Task prompt
Please repeat the whole listing exactly, but leave the pictures out.

Data extract
§

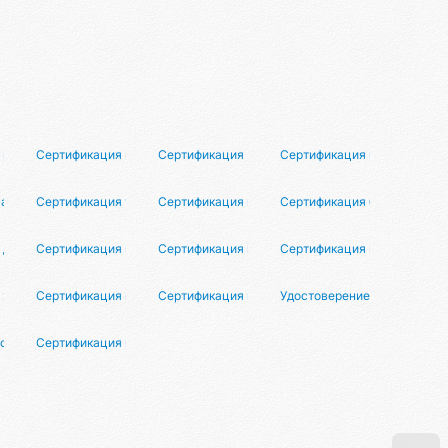
 капитанов
Сертификация выпускников
Сертификация Цифроберов
Сертификация волонтёров
тий
антинга
Сертификация участников #LMBF
Сертификация клуба перемирия
Сертификация блогеров
 дизайнеров
Сертификация партнёров Маркетун
Сертификация маркетологов
Сертификация моделей
 художников
Сертификация партнёров Элитарис
Сертификация партнёров Макунга
Удостоверение искусного 
астоящего мужчины
Сертификация преподавателей танцев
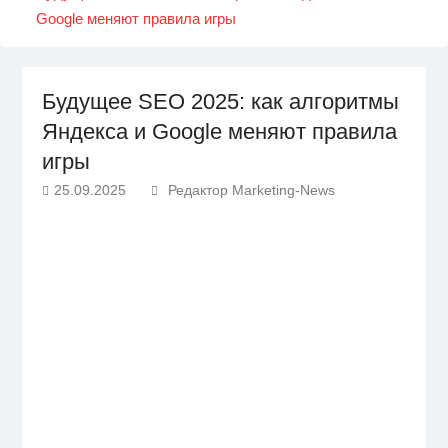
Google меняют правила игры
Будущее SEO 2025: как алгоритмы
Яндекса и Google меняют правила
игры
25.09.2025
Редактор Marketing-News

§

Reply
 капитанов
Сертификация выпускников
Сертификация Цифроберов
Сертификация волонтёров
тий
антинга
Сертификация участников #LMBF
Сертификация клуба перемирия
Сертификация блогеров
 дизайнеров
Сертификация партнёров Маркетун
Сертификация маркетологов
Сертификация моделей
 художников
Сертификация партнёров Элитарис
Сертификация партнёров Макунга
Удостоверение искусного 
астоящего мужчины
Сертификация преподавателей танцев
Google меняют правила игры
Будущее SEO 2025: как алгоритмы
Яндекса и Google меняют правила
игры
25.09.2025
Редактор Marketing-News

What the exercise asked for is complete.